For the polenta crust:
⅔ cup instant polenta, plus extra for sprinkling
3 cups water
1/2 tsp salt
1/2 cup grated parmesan
2 tbsp finely chopped basil
1/4 cup extra virgin olive oil
Ground sea salt and cracked black pepper
For the vegetable top:
2 tbsp olive oil
120g Swiss brown mushrooms, halved
1 bunch asparagus, trimmed, halved
1 clove garlic, crushed
1/4 cup sun-dried tomato strips, chopped
100g Greek feta, crumbled
To make polenta base, preheat oven to 200C. Grease a 35 x 12cm rectangular tart tin with removable base. Sprinkle a small amount of dry polenta over base and sides. Bring water to the boil in a large saucepan. Add polenta and salt and stir over a low heat for 5 minutes or until thick.

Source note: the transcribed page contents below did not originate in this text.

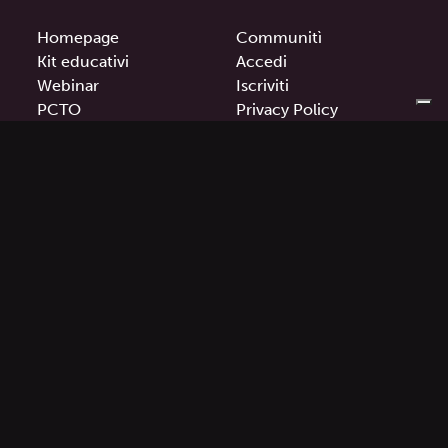
Homepage
Communitì
Kit educativi
Accedi
Webinar
Iscriviti
PCTO
Privacy Policy
Contatti
Cookie Policy
Termini e condizioni
Il progetto communitì è stato Finanziato dall’Unione
Europea – Next Generation EU
PNRR TOCC – Transizione Digitale degli Organismi
Culturali e Creativi.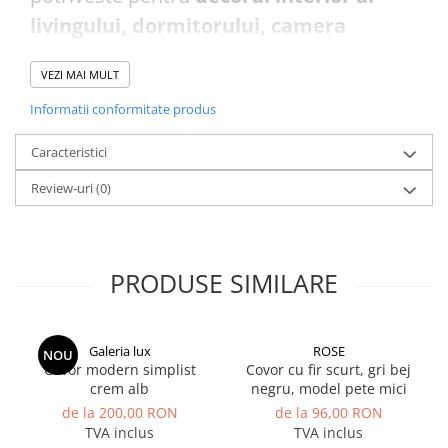
livingului, dormitorului, camera
copilului, holului
etc. Aceste covoare au
VEZI MAI MULT
proprietatea de a schimba ambientul
Informatii conformitate produs
inspirand o stare de liniste si relaxare.
C
onstruit sa reziste
, este
usor de
Caracteristici
intretinut si durabil iar
tesaturile dense
Review-uri
(0)
nu vor permite infiltrarea murdariei in
covor.
PRODUSE SIMILARE
Galeria lux
ROSE
NOU
Covor modern simplist
Covor cu fir scurt, gri bej
crem alb
negru, model pete mici
de la 200,00 RON
de la 96,00 RON
TVA inclus
TVA inclus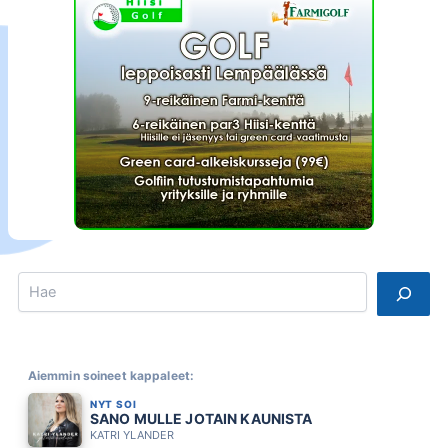
Search
Aiemmin soineet kappaleet:
NYT SOI
SANO MULLE JOTAIN KAUNISTA
KATRI YLANDER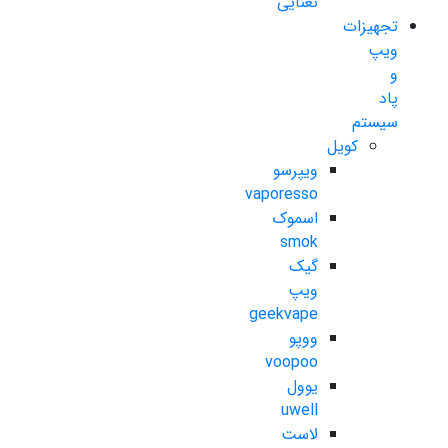
نعنایی
تجهیزات
ویپ
و
پاد
سیستم
کویل
ویپرسو
vaporesso
اسموک
smok
گیک
ویپ
geekvape
ووپو
voopoo
یوول
uwell
لاست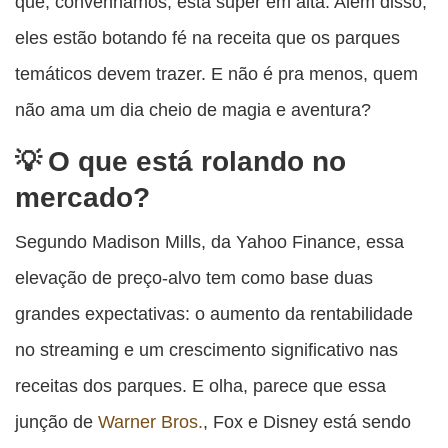
que, convenhamos, está super em alta. Além disso,
eles estão botando fé na receita que os parques
temáticos devem trazer. E não é pra menos, quem
não ama um dia cheio de magia e aventura?
O que está rolando no
mercado?
Segundo Madison Mills, da Yahoo Finance, essa
elevação de preço-alvo tem como base duas
grandes expectativas: o aumento da rentabilidade
no streaming e um crescimento significativo nas
receitas dos parques. E olha, parece que essa
junção de
Warner Bros.
, Fox e Disney está sendo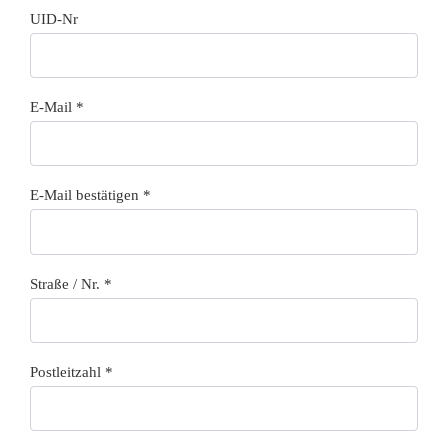
UID-Nr
E-Mail
*
E-Mail bestätigen
*
Straße / Nr.
*
Postleitzahl
*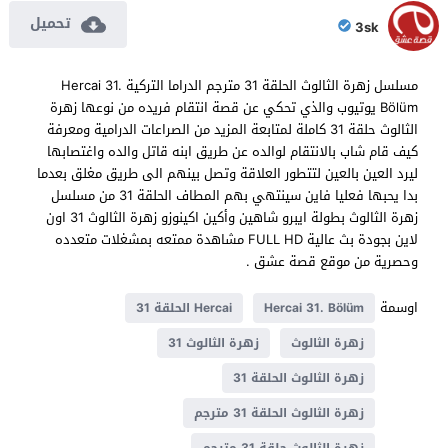
تحميل
3sk
مسلسل زهرة الثالوث الحلقة 31 مترجم الدراما التركية Hercai 31.
Bölüm يوتيوب والذي تحكي عن قصة انتقام فريده من نوعها زهرة
الثالوث حلقة 31 كاملة لمتابعة المزيد من الصراعات الدرامية ومعرفة
كيف قام شاب بالانتقام لوالده عن طريق ابنه قاتل والده واغتصابها
ليرد العين بالعين لتتطور العلاقة وتصل بينهم الى طريق مغلق بعدما
بدا يحبها فعليا فاين سينتهي بهم المطاف الحلقة 31 من مسلسل
زهرة الثالوث بطولة ايبرو شاهين وأكين اكينوزو زهرة الثالوث 31 اون
لاين بجودة بث عالية FULL HD مشاهدة ممتعه بمشغلات متعدده
وحصرية من موقع قصة عشق .
اوسمة
Hercai 31. Bölüm
Hercai الحلقة 31
زهرة الثالوث
زهرة الثالوث 31
زهرة الثالوث الحلقة 31
زهرة الثالوث الحلقة 31 مترجم
زهرة الثالوث حلقة 31 مترجم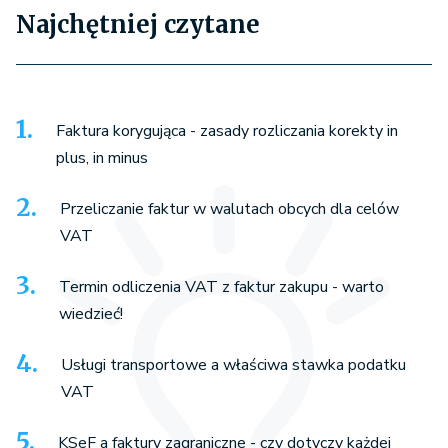
Najchętniej czytane
Faktura korygująca - zasady rozliczania korekty in
plus, in minus
Przeliczanie faktur w walutach obcych dla celów
VAT
Termin odliczenia VAT z faktur zakupu - warto
wiedzieć!
Usługi transportowe a właściwa stawka podatku
VAT
KSeF a faktury zagraniczne - czy dotyczy każdej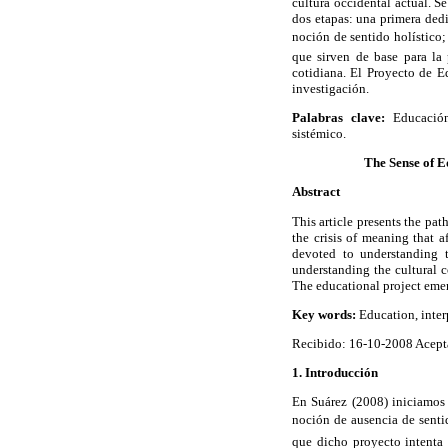
cultura occidental actual. S
dos etapas: una primera dedi
noción de sentido holístico
que sirven de base para la 
cotidiana. El Proyecto de 
investigación.
Palabras clave:
Educación,
sistémico.
The Sense of E
Abstract
This article presents the pat
the crisis of meaning that a
devoted to understanding t
understanding the cultural co
The educational project emer
Key words:
Education, inter
Recibido: 16-10-2008 Acept
1. Introducción
En Suárez (2008) iniciamos 
noción de ausencia de senti
que dicho proyecto intenta 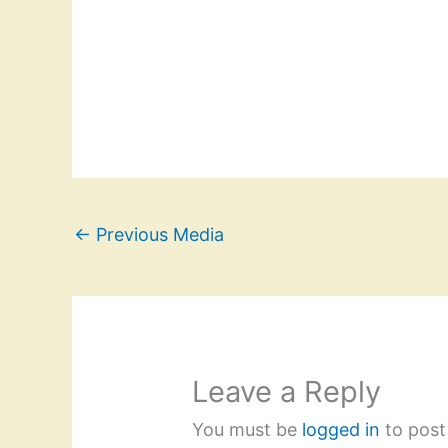
←
Previous Media
Leave a Reply
You must be
logged in
to post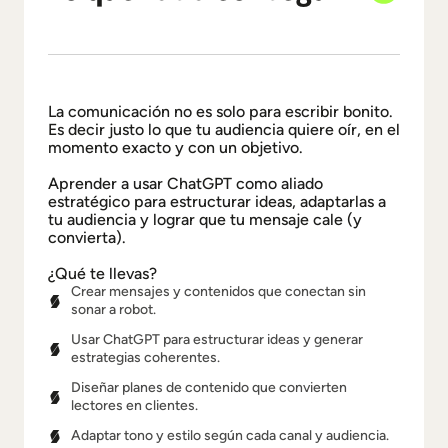
La comunicación no es solo para escribir bonito.
Es decir justo lo que tu audiencia quiere oír, en el
momento exacto y con un objetivo.
Aprender a usar ChatGPT como aliado
estratégico para estructurar ideas, adaptarlas a
tu audiencia y lograr que tu mensaje cale (y
convierta).
¿Qué te llevas?
Crear mensajes y contenidos que conectan sin
sonar a robot.
Usar ChatGPT para estructurar ideas y generar
estrategias coherentes.
Diseñar planes de contenido que convierten
lectores en clientes.
Adaptar tono y estilo según cada canal y audiencia.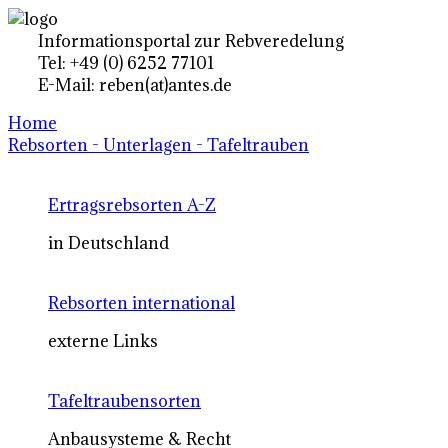
Informationsportal zur Rebveredelung
Tel: +49 (0) 6252 77101
E-Mail: reben(at)antes.de
Home
Rebsorten - Unterlagen - Tafeltrauben
Ertragsrebsorten A-Z
in Deutschland
Rebsorten international
externe Links
Tafeltraubensorten
Anbausysteme & Recht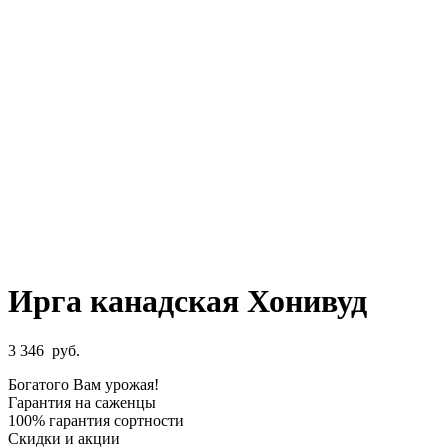
Ирга канадская Хонивуд
3 346
руб.
Богатого Вам урожая!
Гарантия на саженцы
100% гарантия сортности
Скидки и акции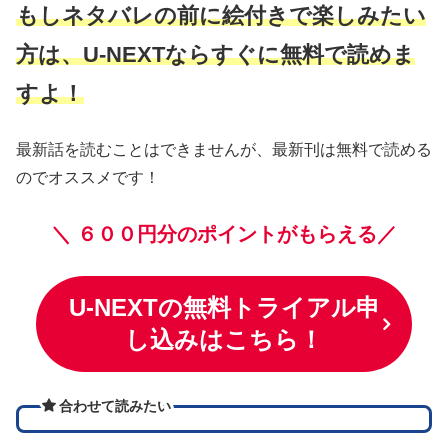
もしネタバレの前に絵付きで楽しみたい
方は、U-NEXTならすぐに無料で読めま
すよ！
最新話を読むことはできませんが、最新刊は無料で読める
のでオススメです！
＼
６００円分のポイントがもらえる／
U-NEXTの無料トライアル申
し込みはこちら！
合わせて読みたい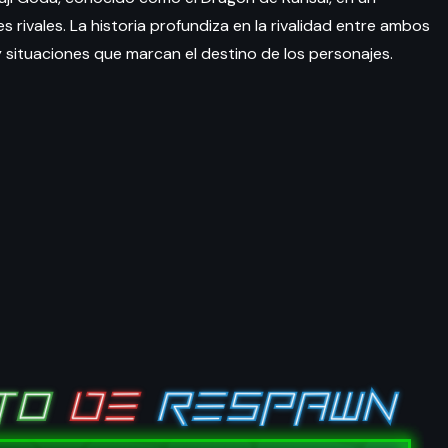
rivales. La historia profundiza en la rivalidad entre ambos
y situaciones que marcan el destino de los personajes.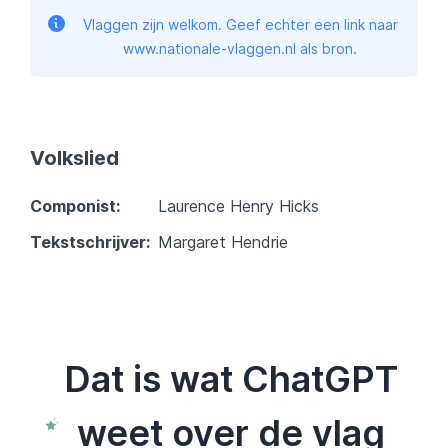
Vlaggen zijn welkom. Geef echter een link naar
www.nationale-vlaggen.nl als bron.
Volkslied
Componist:
Laurence Henry Hicks
Tekstschrijver:
Margaret Hendrie
Dat is wat ChatGPT
weet over de vlag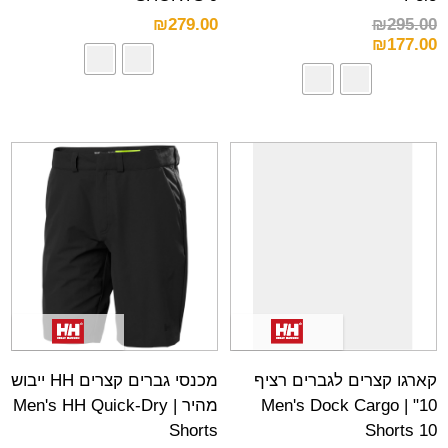
₪
279.00
₪
295.00
₪
177.00
קארגו קצרים לגברים רציף
מכנסי גברים קצרים HH ייבוש
10" | Men's Dock Cargo
מהיר | Men's HH Quick-Dry
Shorts
Shorts 10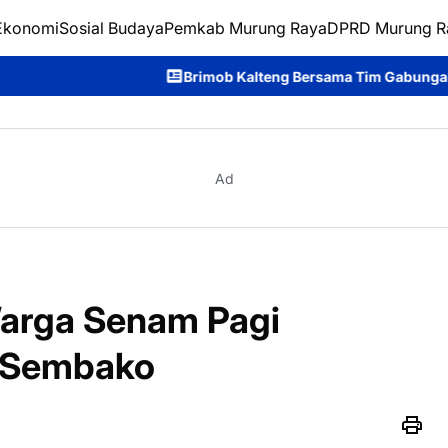
Ekonomi
Sosial Budaya
Pemkab Murung Raya
DPRD Murung R
Brimob Kalteng Bersama Tim Gabungan Bergerak Cepat Pad
Ad
Warga Senam Pagi
n Sembako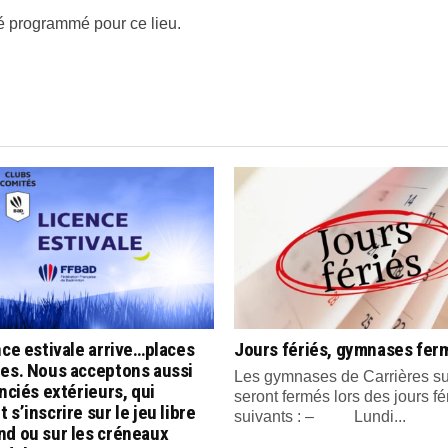
 programmé pour ce lieu.
nce estivale arrive…places
Jours fériés, gymnases fer
tes. Nous acceptons aussi
Les gymnases de Carrières su
enciés extérieurs, qui
seront fermés lors des jours fé
 s’inscrire sur le jeu libre
suivants : – Lundi...
nd ou sur les créneaux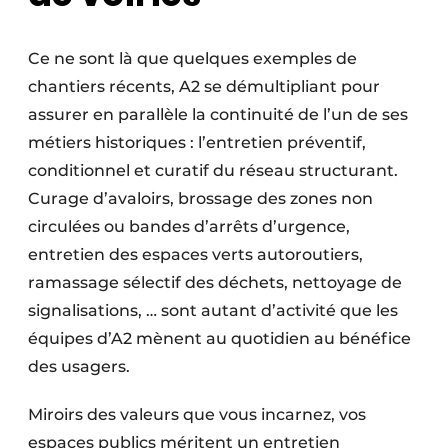
Ce ne sont là que quelques exemples de
chantiers récents, A2 se démultipliant pour
assurer en parallèle la continuité de l’un de ses
métiers historiques : l’entretien préventif,
conditionnel et curatif du réseau structurant.
Curage d’avaloirs, brossage des zones non
circulées ou bandes d’arrêts d’urgence,
entretien des espaces verts autoroutiers,
ramassage sélectif des déchets, nettoyage de
signalisations, … sont autant d’activité que les
équipes d’A2 mènent au quotidien au bénéfice
des usagers.
Miroirs des valeurs que vous incarnez, vos
espaces publics méritent un entretien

Stir in parmesan until melted. Spread in prepared tin and allow to set for 10 minutes. Bake for 15 minutes or until crisp on top. Remove and set aside whilst preparing vegetables.
To make vegetable top, heat oil in a medium non-stick frying pan over a medium to high heat. Add mushrooms, asparagus and garlic. Cook, stirring, for 5 minutes. Spread half of the tomatoes over polenta base. Top with mushrooms and asparagus, remaining tomatoes and sprinkle with feta. Return to oven for 10 minutes or until feta is lightly browned. Allow to stand for 10 minutes.
Meanwhile, combine basil and oil then season. Remove tart from tin and drizzle with basil oil. Cut into wedges to serve.